Y dejo lo mejor para el final, Chacho (máximo anotador y asistente del partido, 21+4), con el que me voy a tirar a la piscina: a 9 de junio de 2013 me parece el mejor jugador de la ACB. Así, tal cual. Con Navarro ya un poco en cuesta abajo, Rudy completo pero desatinado, Lorbek platino Burger King y Mirlo desdibujado en grandes citas, no hay nadie como Rodríguez, cuya evolución como jugador es brutal en los últimos 12 meses, justo desde semifinales ACB del pasado curso. Son muchas cosas, su step ahead defensivo (de nuevo gran defensa a Navarro en el último cuarto), su excelsa visión de juego-manejo de balón (sobradamente versada), su capacidad anotadora (en base a muchas horas de oscuro trabajo practicando tiro), su madurez en la dirección (¡0 pérdidas en 23 minutos!) y su indiferencia a la presión cuando calienta el sol (
8 en los dos últimos minutos). Ese chaval que regresó de la NBA con el rabo entre las piernas y que se asomó al abismo de la mediocridad en la era Messina se ha convertido en un jugador desequilibrante, fiable y competitivo como ninguno.

Contienda generacional sin excusas

El Real Madrid afronta ya sin excusas una lucha generacional con el Barca por la supremacía del baloncesto patrio. El balance de la temporada favorece 3-2 a los blancos, incluyendo los dos últimos. Digo sin excusas porque el curso pasado el titular era el mismo (lucha generacional) pero Rudy estaba en Denver, la ventaja campo pertenecía al Barca (se demostró importante) y éramos un año más jóvenes e inexpertos (miren la evolución de Chacho y a Mirlo). El Barca ha ganado los 2 últimos títulos ACB, mientras que el Madrid lleva 5 años de sequía… con más motivo el de este curso es un must. La gran temporada del equipo se convertiría en decepción si no somos capaces de cristalizar el step ahead que se ha dado en la segunda campaña de Laso en el título nacional.
El Madrid llega como una moto a la final, tras arrollar en las dos rondas previas. Con arrollar no me refiero sólo a ese balance inmaculado, al fin y al cabo el Barca llega 5-1, sino a ganar los partidos por una media de 16,2 puntos de diferencia mientras el Barca las pasaba putas (tercero contra Bilbao), sino directamente con ayuda arbitral (reloj no marques las horas).
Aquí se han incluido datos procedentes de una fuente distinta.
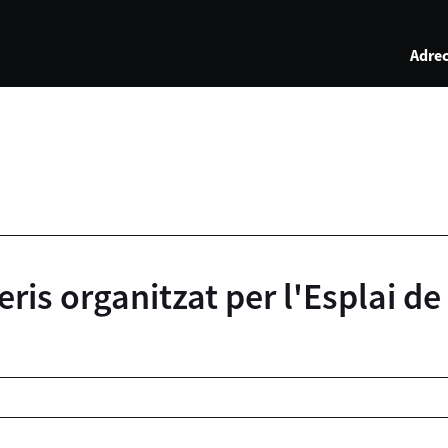
Adrec
eris organitzat per l'Esplai de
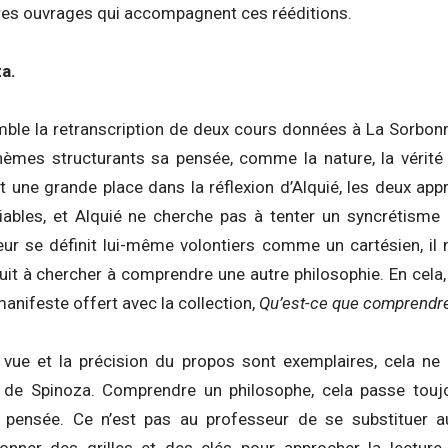
res ouvrages qui accompagnent ces rééditions.
a.
ble la retranscription de deux cours données à La Sorbon
thèmes structurants sa pensée, comme la nature, la vérité o
 une grande place dans la réflexion d’Alquié, les deux ap
liables, et Alquié ne cherche pas à tenter un syncrétisme 
teur se définit lui-même volontiers comme un cartésien, il
duit à chercher à comprendre une autre philosophie. En cela
manifeste offert avec la collection,
Qu’est-ce que comprendre
 vue et la précision du propos sont exemplaires, cela ne
s de Spinoza. Comprendre un philosophe, cela passe touj
e pensée. Ce n’est pas au professeur de se substituer a
onner des grilles et des clés pour approcher la lecture 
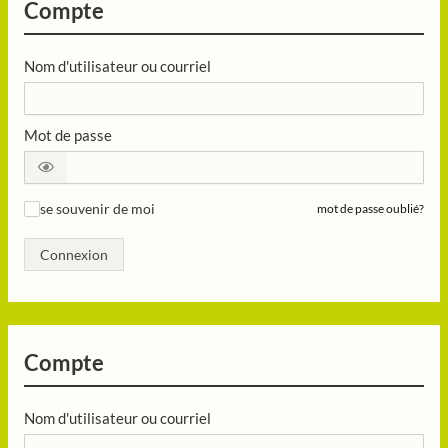
Compte
Nom d'utilisateur ou courriel
Mot de passe
se souvenir de moi
mot de passe oublié?
✓
Connexion
Compte
Nom d'utilisateur ou courriel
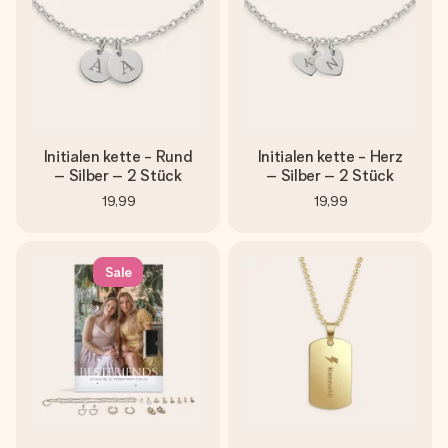
Initialen kette - Rund
Initialen kette - Herz
– Silber – 2 Stück
– Silber – 2 Stück
19,99
19,99
Sale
Por ese momento de forma y por la ventaja campo doy favorito al Madrid, pero a la vez me alejó de posiciones eufóricas de 3-0. Respeto al Barca (que no miedo), no deja de ser semifinalista de la Euroliga por méritos propios y cuenta con un 25% más de presupuesto que el Madrid (30 mill a 23, aproximadamente). ¿Claves de la final?
– El duelo Carroll-Oleson, cuyo balance en enfrentamientos directos de esta temporada favorece claramente al azulgrana, experto en pasar los bloqueos en defensa. Carroll necesita reivindicarse en gran plaza tras el batacazo de Londres (correcto en las series previas) y en frente tendrá a su particular criptonita.
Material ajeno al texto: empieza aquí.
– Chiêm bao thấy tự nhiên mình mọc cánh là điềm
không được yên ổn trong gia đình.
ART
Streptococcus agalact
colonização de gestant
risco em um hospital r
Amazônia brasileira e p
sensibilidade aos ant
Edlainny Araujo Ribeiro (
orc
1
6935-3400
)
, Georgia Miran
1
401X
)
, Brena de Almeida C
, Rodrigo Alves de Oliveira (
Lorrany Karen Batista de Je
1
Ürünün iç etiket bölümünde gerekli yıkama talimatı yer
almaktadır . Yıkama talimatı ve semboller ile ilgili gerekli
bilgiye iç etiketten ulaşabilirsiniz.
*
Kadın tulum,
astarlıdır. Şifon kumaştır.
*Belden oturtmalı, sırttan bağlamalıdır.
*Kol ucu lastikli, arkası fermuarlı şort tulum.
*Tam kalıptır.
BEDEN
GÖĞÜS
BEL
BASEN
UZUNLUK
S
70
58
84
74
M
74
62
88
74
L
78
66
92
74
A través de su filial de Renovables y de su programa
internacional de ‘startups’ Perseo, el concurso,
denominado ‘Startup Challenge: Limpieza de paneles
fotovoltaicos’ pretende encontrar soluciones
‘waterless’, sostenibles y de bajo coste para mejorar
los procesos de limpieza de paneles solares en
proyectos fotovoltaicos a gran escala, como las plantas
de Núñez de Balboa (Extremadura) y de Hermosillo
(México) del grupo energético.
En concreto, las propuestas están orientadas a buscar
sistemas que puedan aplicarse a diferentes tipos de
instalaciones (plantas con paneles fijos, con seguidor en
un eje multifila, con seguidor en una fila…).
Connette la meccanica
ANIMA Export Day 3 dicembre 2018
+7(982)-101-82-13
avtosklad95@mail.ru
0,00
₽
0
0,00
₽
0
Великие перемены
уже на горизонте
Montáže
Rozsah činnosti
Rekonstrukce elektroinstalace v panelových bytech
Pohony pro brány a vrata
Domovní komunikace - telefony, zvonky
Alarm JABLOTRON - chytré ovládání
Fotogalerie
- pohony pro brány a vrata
-Llull centrado jugando de base es la peor pesadilla de Marcelinho «patacoja» en toda la ACB. Pero en lo que va de playoffs, el menorquín está un poco a uvas, irregular, en modo salvapatria. Si recupera el karma es el jugador más desequilibrante para el Madrid en la serie, dada la plantilla azulgrana (obliga a minutadas de Sada, que es un cero a la izquierda en ataque). Si no recupera el karma, recemos porque Laso tenga al menos los huevos de poner cierto coto a sus minutadas en pista.
– El desequilibrio en el puesto de 5 de anteriores citas de este año queda diluido con el paso al frente de Begic y la baja de Jawai. Mavrokefalidis cumple y es habilidoso, pero su perfil lo podemos defender fácil con lo que tenemos en plantilla, mientras el de Jawai y sus 140kgs no.
Posdata. Gran victoria de la diplomacia blanca, encabezada por Florentino himself, logrando cambiar la hora del segundo partido, basta de agravios comparativos desde Iradier. Del martes a las 19:15h en Tve-1 a las 21:00h en Tdp, un cambio que al Madrid lo mismo le supone unos 100.000€ más de taquilla (por no pagar 50.000€ perdimos los derechos de Ayón).

Postada2. Hoy 7 de junio de cumplen 20 años de la muerte del probablemente jugador más carismático y legendario del baloncesto FIBA, el genio de Šibenik, Drazen Petrovic. Podemos afirmar sin temeridad que su camiseta número 5 actualmente está en buenas manos.